R Programming is sort of the darling of the academia and researchers as well due to the cutting edge tools of data science and analytics that it offers. Not only does its open source nature ensure that contributors to the project are able to come out with packages that facilitates in making R Programming be able to sport the latest advances in its field but also make it a option that may be implemented with burning a hole in ones pockets.
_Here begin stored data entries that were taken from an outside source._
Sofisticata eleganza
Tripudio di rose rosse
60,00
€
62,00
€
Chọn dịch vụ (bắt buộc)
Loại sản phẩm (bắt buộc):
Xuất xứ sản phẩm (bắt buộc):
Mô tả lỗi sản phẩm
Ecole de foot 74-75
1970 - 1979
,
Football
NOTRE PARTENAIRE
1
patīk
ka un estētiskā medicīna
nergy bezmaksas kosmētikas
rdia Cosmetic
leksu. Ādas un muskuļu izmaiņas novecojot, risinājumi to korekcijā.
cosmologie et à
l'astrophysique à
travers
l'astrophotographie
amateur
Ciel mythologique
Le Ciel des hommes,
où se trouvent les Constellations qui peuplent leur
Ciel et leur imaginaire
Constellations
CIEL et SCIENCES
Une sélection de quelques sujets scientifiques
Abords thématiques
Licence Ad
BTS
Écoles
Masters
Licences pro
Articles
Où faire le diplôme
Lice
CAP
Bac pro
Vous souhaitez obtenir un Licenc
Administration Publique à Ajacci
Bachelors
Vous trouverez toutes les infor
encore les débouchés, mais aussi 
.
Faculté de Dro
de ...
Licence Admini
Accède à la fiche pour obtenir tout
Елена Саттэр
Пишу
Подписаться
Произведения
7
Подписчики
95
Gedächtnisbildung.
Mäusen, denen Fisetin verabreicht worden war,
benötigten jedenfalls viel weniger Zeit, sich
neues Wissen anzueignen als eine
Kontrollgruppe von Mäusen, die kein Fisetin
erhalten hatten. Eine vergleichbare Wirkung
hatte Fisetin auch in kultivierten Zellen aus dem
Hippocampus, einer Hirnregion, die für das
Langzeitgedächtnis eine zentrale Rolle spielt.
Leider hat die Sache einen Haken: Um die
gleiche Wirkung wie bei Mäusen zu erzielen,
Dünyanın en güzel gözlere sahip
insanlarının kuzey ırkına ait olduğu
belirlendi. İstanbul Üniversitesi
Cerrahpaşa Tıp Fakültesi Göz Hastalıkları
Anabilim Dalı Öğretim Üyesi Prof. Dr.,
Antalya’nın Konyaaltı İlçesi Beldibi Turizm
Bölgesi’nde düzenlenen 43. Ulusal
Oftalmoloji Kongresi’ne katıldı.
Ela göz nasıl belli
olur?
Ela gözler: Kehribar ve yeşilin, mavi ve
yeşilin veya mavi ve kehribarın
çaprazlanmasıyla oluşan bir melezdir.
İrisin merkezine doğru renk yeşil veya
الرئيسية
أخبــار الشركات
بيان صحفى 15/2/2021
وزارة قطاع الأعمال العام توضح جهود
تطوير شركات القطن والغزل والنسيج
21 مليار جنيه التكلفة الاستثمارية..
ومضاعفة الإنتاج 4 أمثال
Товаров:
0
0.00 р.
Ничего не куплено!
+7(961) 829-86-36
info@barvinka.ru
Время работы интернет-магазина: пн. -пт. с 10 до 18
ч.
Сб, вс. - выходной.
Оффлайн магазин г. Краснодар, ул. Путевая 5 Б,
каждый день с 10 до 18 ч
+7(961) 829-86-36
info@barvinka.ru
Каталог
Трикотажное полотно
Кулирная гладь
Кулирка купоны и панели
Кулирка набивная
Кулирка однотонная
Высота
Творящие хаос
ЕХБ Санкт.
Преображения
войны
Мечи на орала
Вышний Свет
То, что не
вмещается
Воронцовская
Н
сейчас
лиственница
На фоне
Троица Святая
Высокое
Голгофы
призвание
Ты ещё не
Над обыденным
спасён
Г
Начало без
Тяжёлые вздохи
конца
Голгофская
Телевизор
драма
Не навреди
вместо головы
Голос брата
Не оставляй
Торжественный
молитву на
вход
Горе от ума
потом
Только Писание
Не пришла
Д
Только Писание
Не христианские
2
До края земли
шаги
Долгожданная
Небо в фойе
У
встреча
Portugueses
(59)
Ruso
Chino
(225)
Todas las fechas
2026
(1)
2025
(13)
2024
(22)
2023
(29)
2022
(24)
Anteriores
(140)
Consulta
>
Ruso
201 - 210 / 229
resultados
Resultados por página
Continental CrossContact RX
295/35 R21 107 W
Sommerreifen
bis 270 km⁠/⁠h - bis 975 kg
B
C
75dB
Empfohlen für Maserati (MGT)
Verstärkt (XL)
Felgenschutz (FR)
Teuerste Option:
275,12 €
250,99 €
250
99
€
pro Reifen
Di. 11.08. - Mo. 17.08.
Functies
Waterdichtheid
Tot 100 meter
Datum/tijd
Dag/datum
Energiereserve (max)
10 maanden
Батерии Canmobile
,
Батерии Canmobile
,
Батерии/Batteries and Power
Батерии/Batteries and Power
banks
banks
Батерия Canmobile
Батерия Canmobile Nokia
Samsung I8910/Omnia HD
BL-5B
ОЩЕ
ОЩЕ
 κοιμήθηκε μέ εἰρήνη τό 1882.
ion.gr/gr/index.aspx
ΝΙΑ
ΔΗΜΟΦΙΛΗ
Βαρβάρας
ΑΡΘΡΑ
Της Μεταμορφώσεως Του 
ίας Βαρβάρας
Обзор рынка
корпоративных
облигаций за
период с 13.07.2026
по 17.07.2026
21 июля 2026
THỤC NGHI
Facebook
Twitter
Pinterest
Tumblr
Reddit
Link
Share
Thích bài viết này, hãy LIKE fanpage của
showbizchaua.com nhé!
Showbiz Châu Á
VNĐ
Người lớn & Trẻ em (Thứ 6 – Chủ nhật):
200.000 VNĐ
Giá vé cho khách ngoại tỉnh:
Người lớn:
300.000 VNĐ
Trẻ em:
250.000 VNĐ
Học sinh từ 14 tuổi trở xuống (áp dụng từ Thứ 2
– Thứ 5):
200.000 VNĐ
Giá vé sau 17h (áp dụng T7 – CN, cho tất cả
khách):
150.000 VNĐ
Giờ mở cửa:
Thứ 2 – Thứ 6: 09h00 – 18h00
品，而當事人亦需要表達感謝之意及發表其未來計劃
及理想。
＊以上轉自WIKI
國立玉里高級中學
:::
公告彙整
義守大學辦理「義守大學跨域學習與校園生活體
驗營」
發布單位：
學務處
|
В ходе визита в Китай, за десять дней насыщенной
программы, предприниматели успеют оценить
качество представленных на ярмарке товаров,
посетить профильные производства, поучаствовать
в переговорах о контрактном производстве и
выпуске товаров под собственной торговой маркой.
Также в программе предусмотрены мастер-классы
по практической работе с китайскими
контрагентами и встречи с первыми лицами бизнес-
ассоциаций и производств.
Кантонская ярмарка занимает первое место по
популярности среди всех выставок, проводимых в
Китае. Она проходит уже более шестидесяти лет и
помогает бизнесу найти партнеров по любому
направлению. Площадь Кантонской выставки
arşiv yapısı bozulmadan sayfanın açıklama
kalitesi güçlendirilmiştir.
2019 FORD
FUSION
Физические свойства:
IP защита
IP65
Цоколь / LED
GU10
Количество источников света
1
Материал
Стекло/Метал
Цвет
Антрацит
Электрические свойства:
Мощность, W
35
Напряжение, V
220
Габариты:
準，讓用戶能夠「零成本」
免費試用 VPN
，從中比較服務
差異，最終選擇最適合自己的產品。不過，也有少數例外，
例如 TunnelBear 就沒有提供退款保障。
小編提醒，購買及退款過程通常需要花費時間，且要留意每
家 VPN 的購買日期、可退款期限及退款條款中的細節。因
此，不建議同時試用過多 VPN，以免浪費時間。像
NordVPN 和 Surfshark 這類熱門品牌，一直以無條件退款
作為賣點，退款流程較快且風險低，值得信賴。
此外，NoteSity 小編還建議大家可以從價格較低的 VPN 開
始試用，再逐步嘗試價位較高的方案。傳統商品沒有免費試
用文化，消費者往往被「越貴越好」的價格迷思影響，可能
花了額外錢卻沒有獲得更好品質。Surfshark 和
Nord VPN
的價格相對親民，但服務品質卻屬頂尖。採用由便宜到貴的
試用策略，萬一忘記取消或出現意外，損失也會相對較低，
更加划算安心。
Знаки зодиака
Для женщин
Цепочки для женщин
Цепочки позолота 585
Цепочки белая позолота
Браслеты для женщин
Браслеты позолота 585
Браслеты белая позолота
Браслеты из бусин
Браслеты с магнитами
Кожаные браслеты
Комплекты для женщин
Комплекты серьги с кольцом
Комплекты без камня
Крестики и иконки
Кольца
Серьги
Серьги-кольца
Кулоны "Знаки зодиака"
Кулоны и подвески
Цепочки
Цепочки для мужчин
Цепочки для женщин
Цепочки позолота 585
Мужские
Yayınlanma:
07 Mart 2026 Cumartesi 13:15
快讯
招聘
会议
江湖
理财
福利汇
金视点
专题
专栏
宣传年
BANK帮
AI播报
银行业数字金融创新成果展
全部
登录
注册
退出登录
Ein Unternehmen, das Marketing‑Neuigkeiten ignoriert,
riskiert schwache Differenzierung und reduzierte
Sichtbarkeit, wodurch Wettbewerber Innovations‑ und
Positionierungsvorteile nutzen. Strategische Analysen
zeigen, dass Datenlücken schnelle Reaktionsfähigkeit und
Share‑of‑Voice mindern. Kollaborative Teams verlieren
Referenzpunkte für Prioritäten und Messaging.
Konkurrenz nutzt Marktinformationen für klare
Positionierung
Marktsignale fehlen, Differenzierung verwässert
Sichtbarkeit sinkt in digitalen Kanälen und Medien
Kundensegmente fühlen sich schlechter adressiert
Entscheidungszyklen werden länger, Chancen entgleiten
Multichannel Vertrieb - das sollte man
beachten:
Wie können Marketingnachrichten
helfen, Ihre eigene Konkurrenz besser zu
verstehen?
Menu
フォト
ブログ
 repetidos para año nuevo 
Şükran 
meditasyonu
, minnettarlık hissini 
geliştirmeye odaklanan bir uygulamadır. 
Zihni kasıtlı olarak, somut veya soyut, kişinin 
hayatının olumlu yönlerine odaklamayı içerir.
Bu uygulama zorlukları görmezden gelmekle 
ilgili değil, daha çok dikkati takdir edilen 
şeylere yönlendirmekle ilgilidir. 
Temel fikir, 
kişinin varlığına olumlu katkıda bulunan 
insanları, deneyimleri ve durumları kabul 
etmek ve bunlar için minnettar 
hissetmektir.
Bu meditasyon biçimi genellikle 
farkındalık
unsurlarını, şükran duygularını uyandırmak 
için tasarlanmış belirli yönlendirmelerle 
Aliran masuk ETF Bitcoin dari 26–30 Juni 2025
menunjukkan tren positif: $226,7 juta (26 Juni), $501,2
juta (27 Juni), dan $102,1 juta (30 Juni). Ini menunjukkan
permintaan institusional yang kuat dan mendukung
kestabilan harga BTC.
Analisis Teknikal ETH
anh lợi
In spite of all its flexibility, R is found want in a number of specific situations. R cannot scale properly with large sets of data. There have been a number of efforts to overcome this significant disadvantage of R, but these efforts have not met with much success and the bottleneck remains an issue which needs to be dealt with seriously.
However this disadvantage rarely comes in to play in case of creating prototypes or if you are building models that serve as proof of concept as the data sets in such cases are comparatively small. This is a huge factor when building systems of machine learning on the scale or level of enterprises. Such large corporate organizations make use of R as a sort of sandbox of their data in order to experiment with the same with new models or methods pertaining to machine learning. If one such experiment shows promise or in other words is successful, the engineers of the company usually make an attempt to repeat the particular functionality originally performed in the R Programming Language in a language that is far more appropriate like SAS or other software luminaries in the analytics and data science fields.
We may dare to complete this post with the observation that for large scale enterprises uses SAS and R programming hold equal ground and one is just as important as the other.